[Page-level text extractions]
--------------------------------------------------

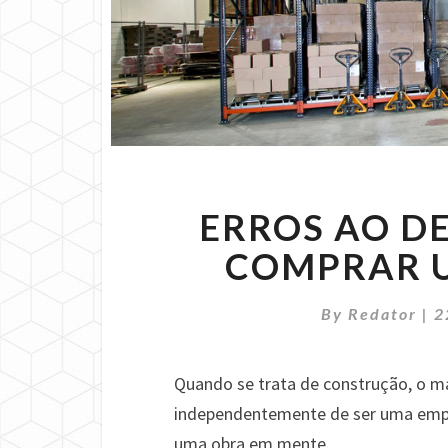
ERROS AO D
COMPRAR 
By
Redator
|
2
Quando se trata de construção, o m
independentemente de ser uma empr
uma obra em mente.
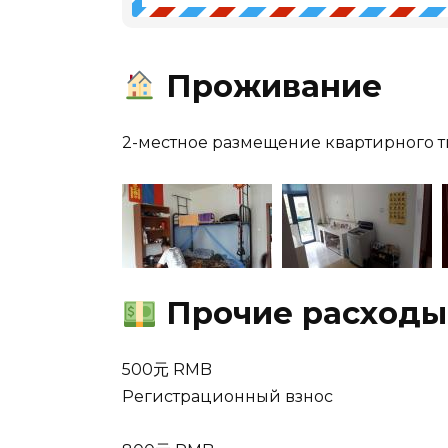
Проживание
2-местное размещение квартирного 
Прочие расходы
500元 RMB
Регистрационный взнос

--------------------------------------------------

• **Exercise goal**
Give an exact copy of the line containing "uma obra em mente." and every line after it through the end of the entries. Pictures are to be dropped.

• **The answer**
uma obra em mente.
Проживание
2-местное размещение квартирного 
Прочие расходы
500元 RMB
Регистрационный взнос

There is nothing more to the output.